To take out the Pacific Fleet at Pearl Harbor, Japan sent six of its frontline aircraft carriers across the Pacific in a risky amd unprecedented gambit on Nov. 26, 1941.
So much could go wrong.
The plan was so difficult and so dangerous that its initiator, Adm. Isoroku Yamamoto, commander of Japan’s Combined Fleet, acknowledged that “we must be prepared to risk complete annihilation.”
Most of the ships would require refueling along the way, and because Japan had a strategy of fighting in home waters, it hadn’t perfected the technique.
To ensure success, a massive “kido butai” mobile strike force was secretly assembled in northern Japan under the command of Vice Adm. Chuichi Nagumo.
Secrecy was key to achieving victory in Hawaii — and returning with as much of the fleet as possible to fight in the Southern Operation and British Malaya, the U.S.-ruled Philippines and the Netherlands East Indies.
The carriers Kaga, Akagi, Shokaku, Zuikaku, Hiryu and Soryu — the most flattops ever brought together — two battleships, two heavy cruisers, a light cruiser, nine destroyers, three submarines and eight supply ships were part of the Pearl Harbor task force.
Dozens of other submarines also were involved, including five that ferried midget subs for what would be an ill-fated harbor attack.
Cmdr. Minoru Genda, the air staff officer of the First Air Fleet, picked a route through the northern Pacific that provided concealment. The bulk of merchant ships operating between the United States or Canada and Japan or the Soviet Union sailed farther north, noted Gordon W. Prange, Donald M. Goldstein and Katherine V. Dillon in “At Dawn We Slept.”

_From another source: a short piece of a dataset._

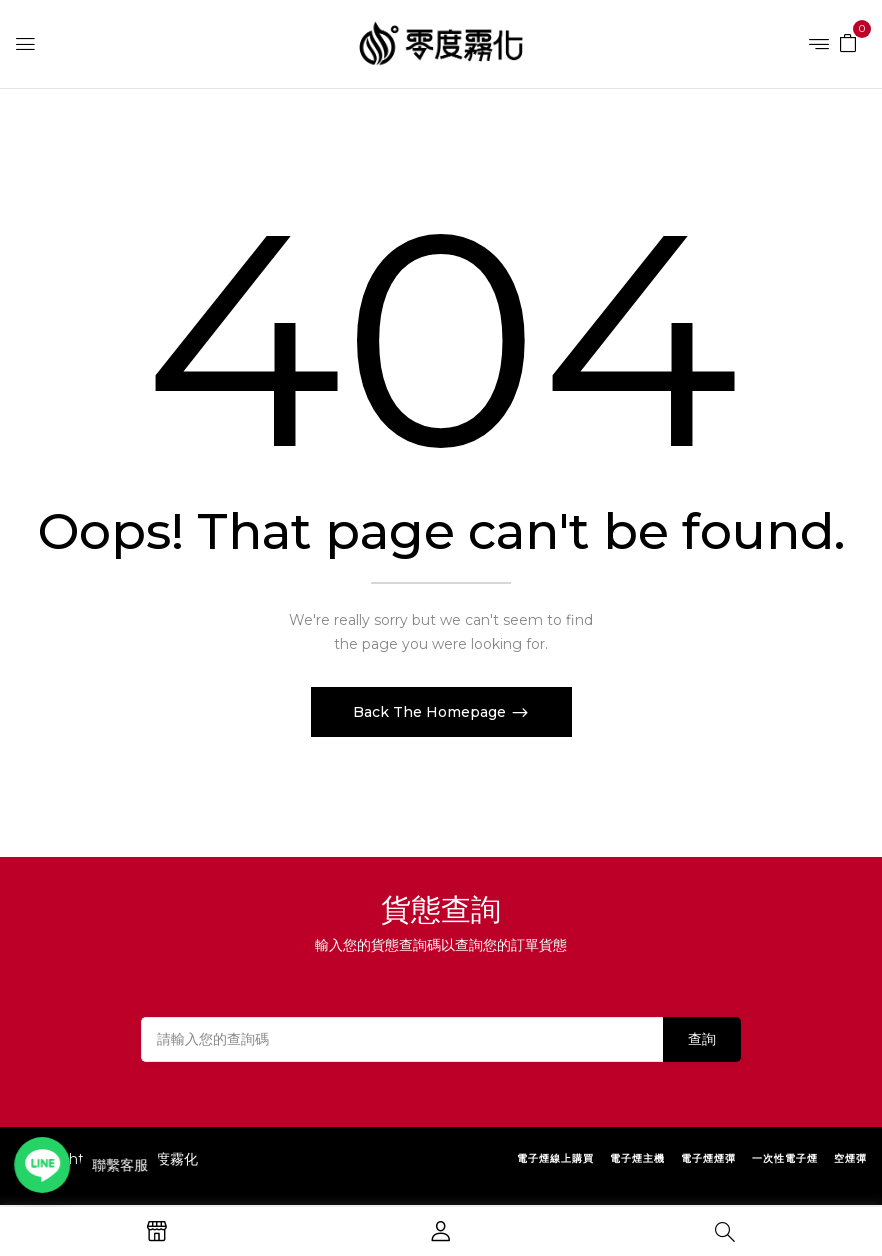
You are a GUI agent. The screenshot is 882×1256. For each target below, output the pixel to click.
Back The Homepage (431, 712)
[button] (848, 42)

The Second Submarine Squadron left Yokosuka, Japan, on Nov. 16 headed in a northeasterly direction scouting for the enemy. Around the same time, the carriers picked up their planes and crews. Other aircraft were flown into the bases to mask their departure.
Over several days in late November, Nagumo’s task force slipped into Hitokappu Bay in the northern Kuril Islands.
Rear Adm. Ryunosuke Kusaka, chief of staff of the First Air Fleet, outlined the plan for the voyage eastward: If the enemy sighted the task force before Dec. 7, Nagumo would turn his ships back to Japan. If the Americans fired on them prior to Dec. 7, the Japanese would slug it out.
Ships were to maintain radio silence — only to be broken when final orders were given for the attack. One by one, the ships left the harbor on Nov. 26, which was Nov. 25 in Hawaii.
The Americans had been keeping an eye on Japanese naval communications, and by mid-November, Cmdr. Joe Rochefort and the Combat Intelligence Unit at Pearl Harbor had some awareness of submarine movement.
“His reports showed a move eastward. And no one could miss the picture of a big Japanese buildup to the south,” the authors said in “At Dawn We Slept.” But the position of the carriers was entirely unclear.
Adm. Husband E. Kimmel, commander of the Pacific Fleet, asked about the carriers and was told that most often when they were not heard from, they were in port.
At night and during heavy overcast, Nagumo brought the ships closer together for easier communication — with signal flags and short-range blinkers, according to “At Dawn We Slept.” Some mornings he awoke to find one of his ships practically out of sight.
By Dec. 1, Nagumo’s task force had covered half the distance to Oahu. The same time frame brought awareness by the Americans that Japanese radio call signs had changed. Also ominous was a marked drop in radio traffic, indicating a possible emergency.
Lt. Cmdr. Edwin T. Layton, a Pacific Fleet intelligence officer, told Kimmel he could not locate two Japanese aircraft carrier divisions.
“Do you mean to say that they could be rounding Diamond Head and you wouldn’t know it?” Kimmel said.
“I hope they would be sighted before now,” Layton responded.